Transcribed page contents
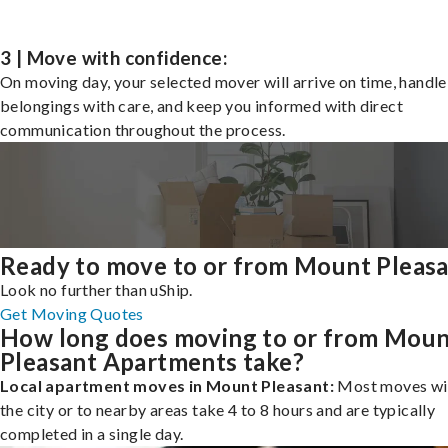
3 | Move with confidence:
On moving day, your selected mover will arrive on time, handle
belongings with care, and keep you informed with direct
communication throughout the process.
Ready to move to or from Mount Pleas
Look no further than uShip.
Get Moving Quotes
How long does moving to or from Mou
Pleasant Apartments take?
Local apartment moves in Mount Pleasant:
Most moves wi
the city or to nearby areas take 4 to 8 hours and are typically
completed in a single day.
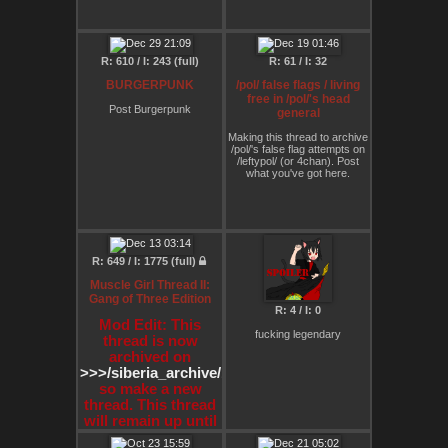
R: 610 / I: 243 (full)
R: 61 / I: 32
BURGERPUNK
/pol/ false flags / living
free in /pol/'s head
Post Burgerpunk
general
Making this thread to archive
/pol/'s false flag attempts on
/leftypol/ (or 4chan). Post
what you've got here.
R: 649 / I: 1775 (full)
Muscle Girl Thread II:
Gang of Three Edition
R: 4 / I: 0
Mod Edit: This
fucking legendary
thread is now
archived on
>>>/siberia_archive/1
so make a new
thread. This thread
will remain up until
the proper re-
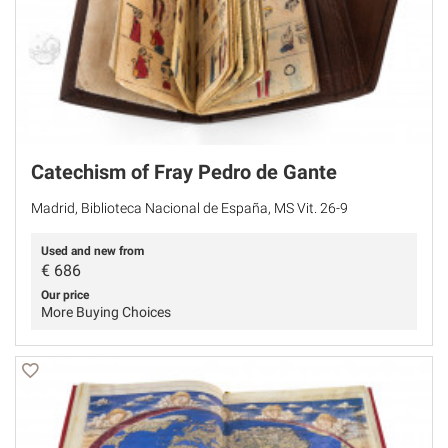
Catechism of Fray Pedro de Gante
Madrid, Biblioteca Nacional de España, MS Vit. 26-9
Used and new from
€
686
Our price
More Buying Choices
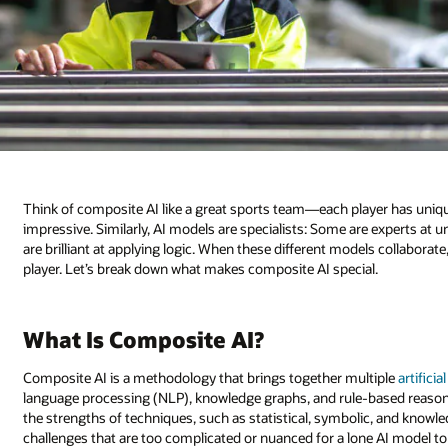
Think of composite AI like a great sports team—each player has uniqu
impressive. Similarly, AI models are specialists: Some are experts at 
are brilliant at applying logic. When these different models collaborate
player. Let’s break down what makes composite AI special.
What Is Composite AI?
Composite AI is a methodology that brings together multiple
artificia
language processing (NLP), knowledge graphs, and rule-based reason
the strengths of techniques, such as statistical, symbolic, and knowle
challenges that are too complicated or nuanced for a lone AI model t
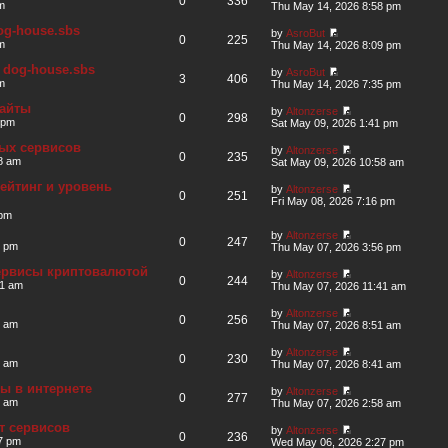
0
336
m
Thu May 14, 2026 8:58 pm
og-house.sbs
by
AsroBut
0
225
m
Thu May 14, 2026 8:09 pm
 dog-house.sbs
by
AsroBut
3
406
m
Thu May 14, 2026 7:35 pm
сайты
by
Altonzerse
0
298
 pm
Sat May 09, 2026 1:41 pm
ных сервисов
by
Altonzerse
0
235
8 am
Sat May 09, 2026 10:58 am
ейтинг и уровень
by
Altonzerse
0
251
Fri May 08, 2026 7:16 pm
 pm
by
Altonzerse
0
247
6 pm
Thu May 07, 2026 3:56 pm
сервисы криптовалютой
by
Altonzerse
0
244
41 am
Thu May 07, 2026 11:41 am
by
Altonzerse
0
256
1 am
Thu May 07, 2026 8:51 am
by
Altonzerse
0
230
1 am
Thu May 07, 2026 8:41 am
ты в интернете
by
Altonzerse
0
277
8 am
Thu May 07, 2026 2:58 am
т сервисов
by
Altonzerse
0
236
7 pm
Wed May 06, 2026 2:27 pm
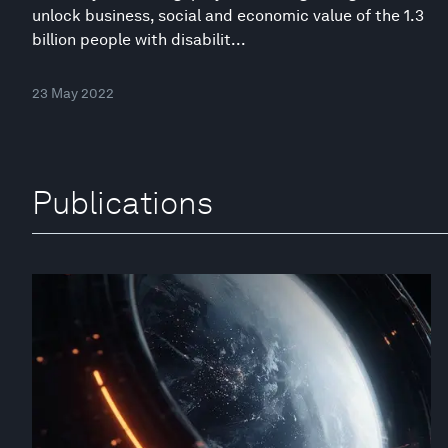
unlock business, social and economic value of the 1.3
billion people with disabilit...
23 May 2022
Publications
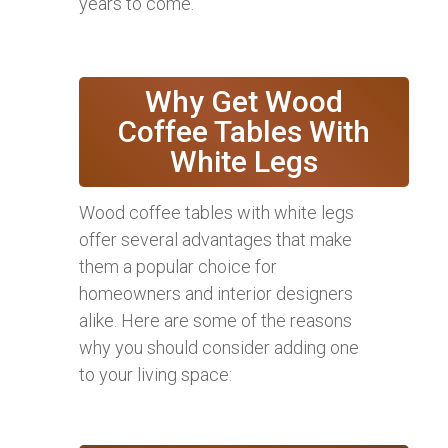
years to come.
Why Get Wood
Coffee Tables With
White Legs
Wood coffee tables with white legs
offer several advantages that make
them a popular choice for
homeowners and interior designers
alike. Here are some of the reasons
why you should consider adding one
to your living space:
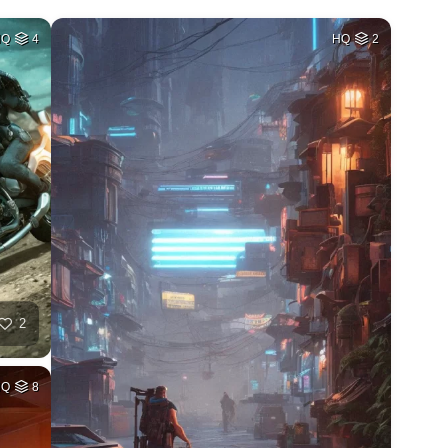
HQ
4
HQ
2
2
HQ
8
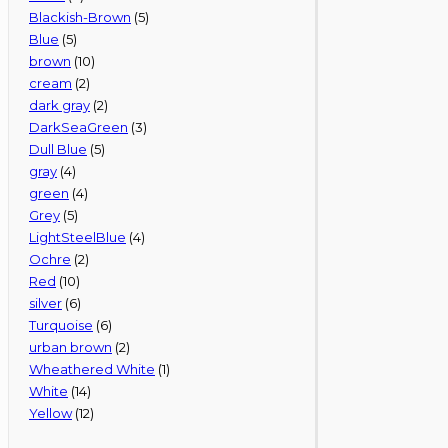
Blackish-Brown
(5)
Blue
(5)
brown
(10)
cream
(2)
dark gray
(2)
DarkSeaGreen
(3)
Dull Blue
(5)
gray
(4)
green
(4)
Grey
(5)
LightSteelBlue
(4)
Ochre
(2)
Red
(10)
silver
(6)
Turquoise
(6)
urban brown
(2)
Wheathered White
(1)
White
(14)
Yellow
(12)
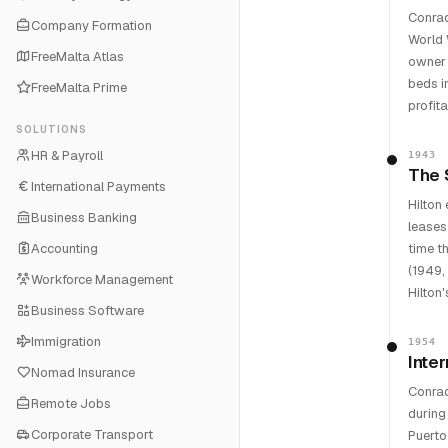
Conrad
Company Formation
World 
FreeMalta Atlas
owner 
beds i
FreeMalta Prime
profit
SOLUTIONS
HR & Payroll
1943
The 
International Payments
Hilton
Business Banking
leases
Accounting
time t
(1949,
Workforce Management
Hilton
Business Software
Immigration
1954
Inte
Nomad Insurance
Conrad
Remote Jobs
during
Corporate Transport
Puerto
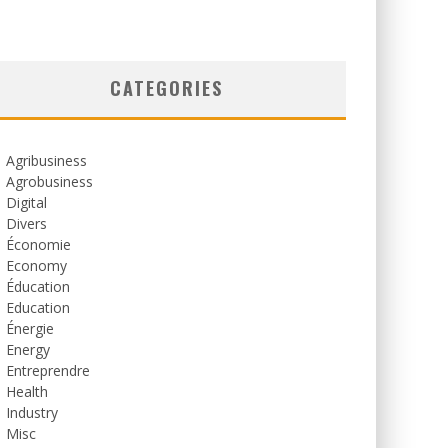
CATEGORIES
Agribusiness
Agrobusiness
Digital
Divers
Économie
Economy
Éducation
Education
Énergie
Energy
Entreprendre
Health
Industry
Misc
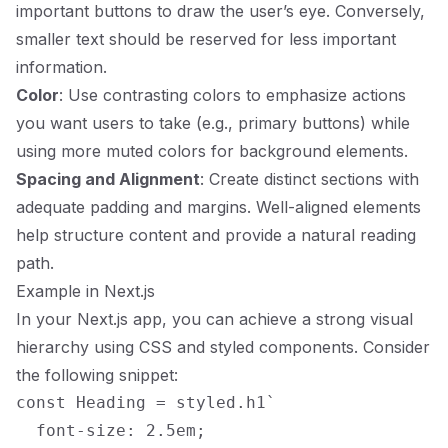
important buttons to draw the user’s eye. Conversely,
smaller text should be reserved for less important
information.
Color
: Use contrasting colors to emphasize actions
you want users to take (e.g., primary buttons) while
using more muted colors for background elements.
Spacing and Alignment
: Create distinct sections with
adequate padding and margins. Well-aligned elements
help structure content and provide a natural reading
path.
Example in Next.js
In your Next.js app, you can achieve a strong visual
hierarchy using CSS and styled components. Consider
the following snippet:
const Heading = styled.h1`

  font-size: 2.5em;
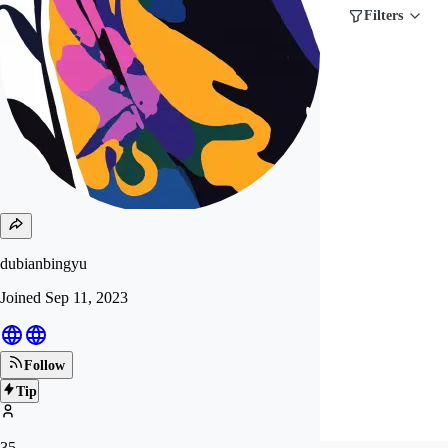
Filters
dubianbingyu
Joined
Sep 11, 2023
Follow
Tip
35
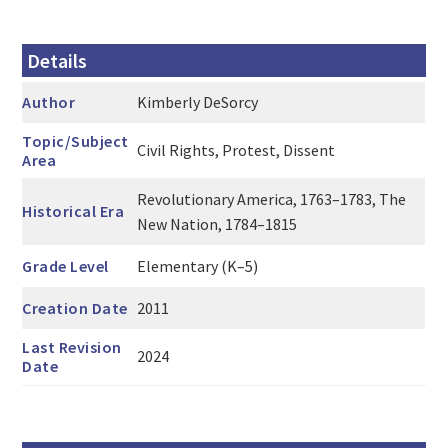
Details
Author
Kimberly DeSorcy
Topic/Subject
Civil Rights, Protest, Dissent
Area
Revolutionary America, 1763–1783, The
Historical Era
New Nation, 1784–1815
Grade Level
Elementary (K–5)
Creation Date
2011
Last Revision
2024
Date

* **The task**
Leave out all images, then reproduce the entries above exactly.

* **Result**
3 | Move with confidence:
On moving day, your selected mover will arrive on time, handle
belongings with care, and keep you informed with direct
communication throughout the process.
Ready to move to or from Mount Pleas
Look no further than uShip.
Get Moving Quotes
How long does moving to or from Mou
Pleasant Apartments take?
Local apartment moves in Mount Pleasant:
Most moves wi
the city or to nearby areas take 4 to 8 hours and are typically
completed in a single day.
R: 610 / I: 243 (full)
R: 61 / I: 32
BURGERPUNK
/pol/ false flags / living
free in /pol/'s head
Post Burgerpunk
general
Making this thread to archive
/pol/'s false flag attempts on
/leftypol/ (or 4chan). Post
what you've got here.
R: 649 / I: 1775 (full)
Muscle Girl Thread II:
Gang of Three Edition
R: 4 / I: 0
Mod Edit: This
fucking legendary
thread is now
archived on
>>>/siberia_archive/1
so make a new
thread. This thread
will remain up until
the proper re-
Catechism of Fray Pedro de Gante
Madrid, Biblioteca Nacional de España, MS Vit. 26-9
Used and new from
€
686
Our price
More Buying Choices
Think of composite AI like a great sports team—each player has uniqu
impressive. Similarly, AI models are specialists: Some are experts at 
are brilliant at applying logic. When these different models collaborate
player. Let’s break down what makes composite AI special.
What Is Composite AI?
Composite AI is a methodology that brings together multiple
artificia
language processing (NLP), knowledge graphs, and rule-based reason
the strengths of techniques, such as statistical, symbolic, and knowle
challenges that are too complicated or nuanced for a lone AI model t
0
336
m
Thu May 14, 2026 8:58 pm
og-house.sbs
by
AsroBut
0
225
m
Thu May 14, 2026 8:09 pm
 dog-house.sbs
by
AsroBut
3
406
m
Thu May 14, 2026 7:35 pm
сайты
by
Altonzerse
0
298
 pm
Sat May 09, 2026 1:41 pm
ных сервисов
by
Altonzerse
0
235
8 am
Sat May 09, 2026 10:58 am
ейтинг и уровень
by
Altonzerse
0
251
Fri May 08, 2026 7:16 pm
 pm
by
Altonzerse
0
247
6 pm
Thu May 07, 2026 3:56 pm
сервисы криптовалютой
by
Altonzerse
0
244
41 am
Thu May 07, 2026 11:41 am
by
Altonzerse
0
256
1 am
Thu May 07, 2026 8:51 am
by
Altonzerse
0
230
1 am
Thu May 07, 2026 8:41 am
ты в интернете
by
Altonzerse
0
277
8 am
Thu May 07, 2026 2:58 am
т сервисов
by
Altonzerse
0
236
7 pm
Wed May 06, 2026 2:27 pm
unlock business, social and economic value of the 1.3
billion people with disabilit...
23 May 2022
Publications
years to come.
Why Get Wood
Coffee Tables With
White Legs
Wood coffee tables with white legs
offer several advantages that make
them a popular choice for
homeowners and interior designers
alike. Here are some of the reasons
why you should consider adding one
to your living space:
HQ
4
HQ
2
2
HQ
8
Blackish-Brown
(5)
Blue
(5)
brown
(10)
cream
(2)
dark gray
(2)
DarkSeaGreen
(3)
Dull Blue
(5)
gray
(4)
green
(4)
Grey
(5)
LightSteelBlue
(4)
Ochre
(2)
Red
(10)
silver
(6)
Turquoise
(6)
urban brown
(2)
Wheathered White
(1)
White
(14)
Yellow
(12)
Conrad
Company Formation
World 
FreeMalta Atlas
owner 
beds i
FreeMalta Prime
profit
SOLUTIONS
HR & Payroll
1943
The 
International Payments
Hilton
Business Banking
leases
Accounting
time t
(1949,
Workforce Management
Hilton
Business Software
Immigration
1954
Inte
Nomad Insurance
Conrad
Remote Jobs
during
Corporate Transport
Puerto
CATEGORIES
Agribusiness
Agrobusiness
Digital
Divers
Économie
Economy
Éducation
Education
Énergie
Energy
Entreprendre
Health
Industry
Misc
important buttons to draw the user’s eye. Conversely,
smaller text should be reserved for less important
information.
Color
: Use contrasting colors to emphasize actions
you want users to take (e.g., primary buttons) while
using more muted colors for background elements.
Spacing and Alignment
: Create distinct sections with
adequate padding and margins. Well-aligned elements
help structure content and provide a natural reading
path.
Example in Next.js
In your Next.js app, you can achieve a strong visual
hierarchy using CSS and styled components. Consider
the following snippet:
const Heading = styled.h1`

  font-size: 2.5em;
Filters
dubianbingyu
Joined
Sep 11, 2023
Follow
Tip
35
Details
Author
Kimberly DeSorcy
Topic/Subject
Civil Rights, Protest, Dissent
Area
Revolutionary America, 1763–1783, The
Historical Era
New Nation, 1784–1815
Grade Level
Elementary (K–5)
Creation Date
2011
Last Revision
2024
Date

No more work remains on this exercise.